Any help someone might be able to provide with this error would be greatly appreciated.
I was trying to familiarize myself with sklearn's decision tree source code
by playing around with some of the lower level classes and functions with a
portion of the iris data set. I'm trying to build a single tree using
BestFirstTreeBuilder and I'm using code I borrowed from tree.py. The last
line in my code is creating the error:
builder.build(tree_, x, y)
The full error is:
Exception MemoryError: MemoryError() in 'sklearn.tree._tree.Tree._resize'
ignored
I've attached the full code I'm using (one page) and also pasted it below.
The version of sklearn that's being used is the pipped version rather than
the most recent version on github. Also trying this on Windows.
Anyone recognize this error?
Best, and thanks so much!
Ken
import numpy as np
from sklearn.tree._tree import BestFirstTreeBuilder
from sklearn import datasets
from sklearn.tree import _tree
from sklearn.tree._tree import Tree
from sklearn.utils import check_random_state
iris = datasets.load_iris()
x = iris.data[:, :2] # only the first two features.
y = iris.target
CRITERIA_CLF = {"gini": _tree.Gini, "entropy": _tree.Entropy}
CRITERIA_REG = {"mse": _tree.MSE, "friedman_mse": _tree.FriedmanMSE}
SPLITTERS = {"best": _tree.BestSplitter,
"presort-best": _tree.PresortBestSplitter,
"random": _tree.RandomSplitter}
criterion = "gini"
splitter = "best"
min_samples_split = 2
min_samples_leaf = 1
#min_weight_leaf = 0
max_depth = (2 ** 31) - 1
max_leaf_nodes = (2 ** 31) - 1
random_state = 0
random_state = check_random_state(random_state)
y = np.reshape(y, (-1, 1))
n_samples, n_features_ = x.shape
max_features_ = n_features_
n_outputs_ = y.shape[1]
n_classes_ = [1] * n_outputs_
n_classes_ = np.array(n_classes_, dtype=np.intp)
criterion = CRITERIA_CLF[criterion](n_outputs_,
n_classes_)
splitter = SPLITTERS[splitter](criterion,
max_features_,
min_samples_leaf,
random_state)
# Note: current pipped version of sklearn omits min_weight_leaf
builder = BestFirstTreeBuilder(splitter, min_samples_split,
min_samples_leaf,
#min_weight_leaf,
max_depth,
max_leaf_nodes)
tree_ = Tree(n_features_, n_classes_, n_outputs_)
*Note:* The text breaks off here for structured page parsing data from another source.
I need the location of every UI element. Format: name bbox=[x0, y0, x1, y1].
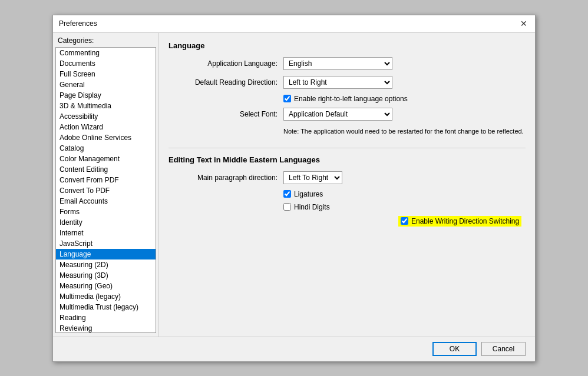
hindi-digits-checkbox[interactable] bbox=[283, 203, 291, 211]
hindi-digits-label[interactable]: Hindi Digits bbox=[294, 203, 330, 211]
list-item[interactable]: Convert From PDF bbox=[56, 175, 156, 185]
list-item[interactable]: Internet bbox=[56, 228, 156, 238]
list-item[interactable]: Forms bbox=[56, 207, 156, 217]
writing-dir-row: Enable Writing Direction Switching bbox=[283, 216, 526, 231]
select-font-label: Select Font: bbox=[169, 110, 283, 118]
list-item[interactable]: JavaScript bbox=[56, 238, 156, 249]
app-language-select[interactable]: English bbox=[283, 57, 392, 70]
list-item[interactable]: Adobe Online Services bbox=[56, 132, 156, 143]
dialog-footer: OK Cancel bbox=[53, 337, 535, 361]
paragraph-dir-select[interactable]: Left To Right Right To Left bbox=[283, 171, 342, 184]
paragraph-dir-row: Main paragraph direction: Left To Right … bbox=[169, 171, 526, 184]
list-item[interactable]: Multimedia Trust (legacy) bbox=[56, 302, 156, 312]
ligatures-checkbox[interactable] bbox=[283, 190, 291, 198]
right-panel: Language Application Language: English D… bbox=[159, 33, 535, 337]
cancel-button[interactable]: Cancel bbox=[481, 342, 526, 356]
categories-label: Categories: bbox=[53, 36, 158, 47]
list-item[interactable]: Identity bbox=[56, 217, 156, 228]
reading-direction-select[interactable]: Left to Right Right to Left bbox=[283, 76, 392, 89]
list-item[interactable]: Language bbox=[56, 249, 156, 259]
list-item[interactable]: Email Accounts bbox=[56, 196, 156, 207]
select-font-row: Select Font: Application Default bbox=[169, 108, 526, 121]
section-divider bbox=[169, 148, 526, 148]
list-item[interactable]: Measuring (Geo) bbox=[56, 281, 156, 291]
list-item[interactable]: General bbox=[56, 79, 156, 90]
list-item[interactable]: Content Editing bbox=[56, 164, 156, 175]
preferences-dialog: Preferences ✕ Categories: CommentingDocu… bbox=[52, 15, 536, 362]
list-item[interactable]: Color Management bbox=[56, 154, 156, 164]
list-item[interactable]: Measuring (2D) bbox=[56, 259, 156, 270]
reading-direction-label: Default Reading Direction: bbox=[169, 78, 283, 86]
list-item[interactable]: Documents bbox=[56, 58, 156, 69]
rtl-checkbox-row: Enable right-to-left language options bbox=[283, 95, 526, 103]
app-language-row: Application Language: English bbox=[169, 57, 526, 70]
dialog-body: Categories: CommentingDocumentsFull Scre… bbox=[53, 33, 535, 337]
editing-section-title: Editing Text in Middle Eastern Languages bbox=[169, 155, 526, 164]
ok-button[interactable]: OK bbox=[432, 342, 477, 356]
reading-direction-row: Default Reading Direction: Left to Right… bbox=[169, 76, 526, 89]
rtl-label[interactable]: Enable right-to-left language options bbox=[294, 95, 408, 103]
left-panel: Categories: CommentingDocumentsFull Scre… bbox=[53, 33, 159, 337]
list-item[interactable]: Measuring (3D) bbox=[56, 270, 156, 281]
hindi-digits-row: Hindi Digits bbox=[283, 203, 526, 211]
list-item[interactable]: Commenting bbox=[56, 48, 156, 58]
ligatures-label[interactable]: Ligatures bbox=[294, 190, 323, 198]
font-note: Note: The application would need to be r… bbox=[283, 128, 526, 135]
writing-dir-label[interactable]: Enable Writing Direction Switching bbox=[411, 217, 519, 225]
rtl-checkbox[interactable] bbox=[283, 95, 291, 102]
list-item[interactable]: Accessibility bbox=[56, 111, 156, 122]
list-item[interactable]: Catalog bbox=[56, 143, 156, 154]
list-item[interactable]: Page Display bbox=[56, 90, 156, 101]
list-item[interactable]: Full Screen bbox=[56, 69, 156, 79]
list-item[interactable]: Reading bbox=[56, 312, 156, 323]
paragraph-dir-label: Main paragraph direction: bbox=[169, 174, 283, 182]
categories-list[interactable]: CommentingDocumentsFull ScreenGeneralPag… bbox=[55, 47, 156, 333]
list-item[interactable]: Multimedia (legacy) bbox=[56, 291, 156, 302]
list-item[interactable]: Reviewing bbox=[56, 323, 156, 333]
title-bar: Preferences ✕ bbox=[53, 15, 535, 33]
list-item[interactable]: 3D & Multimedia bbox=[56, 101, 156, 111]
writing-dir-checkbox[interactable] bbox=[401, 217, 408, 225]
dialog-title: Preferences bbox=[59, 19, 97, 28]
ligatures-row: Ligatures bbox=[283, 190, 526, 198]
language-section-title: Language bbox=[169, 41, 526, 50]
close-button[interactable]: ✕ bbox=[518, 18, 529, 29]
app-language-label: Application Language: bbox=[169, 59, 283, 68]
list-item[interactable]: Action Wizard bbox=[56, 122, 156, 132]
writing-dir-highlight: Enable Writing Direction Switching bbox=[398, 216, 521, 227]
list-item[interactable]: Convert To PDF bbox=[56, 185, 156, 196]
select-font-select[interactable]: Application Default bbox=[283, 108, 392, 121]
builder.build(tree_, x, y)
On Sat, Sep 20, 2014 at 10:04 AM, Mathieu Blondel <[email protected]>
wrote:
> I read the RGF paper. Interesting method but definitely too early to
> include it in scikit-learn (we focus on mature algorithms). This also looks
> more complicated to implement than gradient boosting, since tree induction
> and boosting are interleaved.
>
> The paper also clarified what "fully corrective" means, thanks. To
> summarize, here are different strategies for setting the weights in
> gradient boosting:
> 1. using the same constant value (`learning_rate`) for all estimators
> 2. setting the weight of the last estimator by line search (other weights
> are kept fixed)
> 3. setting one separate weight per leaf node of the last estimator, by
> line search
> 4. refitting all estimators weights (including the past ones)
> 5. refitting all leaf nodes of all estimators?
>
> Some authors [1] argued that option 1 is sufficient in practice to get
> good performance since our goal is to do well on test data, not training
> data.
> Option 3 is what scikit-learn implements. Option 4 is the fully corrective
> case. It basically amounts to a least squares for square loss or to
> logisic regression for log loss (using each estimator predictions as
> features). One thing though is that our implementation doesn't store the
> estimator weights explicitly (leaves are updated directly). Setting a
> penalty (l1 or l2) on the estimator weights (i.e., on the functional)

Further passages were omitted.